The only real challenge here is to find a way get the exponents of each prime factor. Recall that our primeFactors function returns a unique list of prime numbers that multiply together to form the original number. So one way we can get the exponent of each number is to simply count the number of times a number appears in the list. To accomplish this, we will use a new function called span, which takes a list and a comparison as arguments and returns a tuple.

Have we covered tuples yet? A tuple is just a pair of two values. The reason they're useful is that the values can have different types, which isn't true of a list. In this case, span looks for the first element in the list that does not satisfy the comparison function, and splits the list in two at that element. The first part goes in the first value of the tuple, and the latter part goes to the second value.

Normally we could not use span to count the number of occurrences of an element in a list, but this is a special case. Since the way we defined primeFactors means that its output is in ascending order, the repeated prime factors will already be grouped together. So all we have to do is get the length of the first part, then call our function on the latter part to get the next value. Here's the implementation:

getExp [] = []
getExp xs = length (fst spanTuple) : getExp (snd spanTuple) where
    spanTuple = span (== (head xs)) xs

As you might have guessed, fst and snd are simply functions that let us access the first and second values in a tuple. Also note that we must define the base case getExp []; otherwise our function would never terminate.
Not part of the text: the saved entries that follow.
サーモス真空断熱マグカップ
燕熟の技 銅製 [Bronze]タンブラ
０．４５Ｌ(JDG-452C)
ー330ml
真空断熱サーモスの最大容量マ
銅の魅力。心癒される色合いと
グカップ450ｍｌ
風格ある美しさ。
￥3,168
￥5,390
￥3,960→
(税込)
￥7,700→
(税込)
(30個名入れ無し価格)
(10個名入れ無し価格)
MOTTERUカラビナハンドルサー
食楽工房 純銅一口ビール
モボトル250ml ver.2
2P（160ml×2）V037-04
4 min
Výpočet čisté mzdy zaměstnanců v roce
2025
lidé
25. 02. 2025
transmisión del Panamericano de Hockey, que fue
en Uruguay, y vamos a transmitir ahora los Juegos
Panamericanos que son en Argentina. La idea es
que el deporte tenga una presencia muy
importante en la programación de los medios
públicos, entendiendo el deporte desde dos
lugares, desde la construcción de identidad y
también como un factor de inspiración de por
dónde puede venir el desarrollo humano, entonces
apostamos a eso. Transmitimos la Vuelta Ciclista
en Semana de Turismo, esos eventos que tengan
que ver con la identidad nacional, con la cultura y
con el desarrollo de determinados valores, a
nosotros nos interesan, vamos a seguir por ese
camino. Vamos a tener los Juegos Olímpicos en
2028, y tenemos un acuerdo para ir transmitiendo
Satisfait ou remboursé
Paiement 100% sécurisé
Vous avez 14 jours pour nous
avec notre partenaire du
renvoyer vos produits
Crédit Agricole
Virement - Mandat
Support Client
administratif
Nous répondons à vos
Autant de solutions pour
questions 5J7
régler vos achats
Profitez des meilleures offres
Now that we have our list of exponents, it is a simple matter to add 1 to them and take the product. Then we simply run this calculation on each triangular number and perform a list comprehension:

problem12 = head [x | x <- triangles, numFactors x > 500] where
    triangles = scanl1 (+) [1..]
    numFactors = product . getExp . primeFactors
    getExp [] = []
    getExp xs = length (fst spanTuple) : getExp (snd spanTuple) where
        spanTuple = span (== (head xs)) xs

Note that we have defined numFactors in pointfree style here.

Originally I used group to count the number of occurrences, but it seemed unnecessarily verbose. Fortunately, Haskell makes it easy to define custom-tailored functions like getExp inline, right where you need them.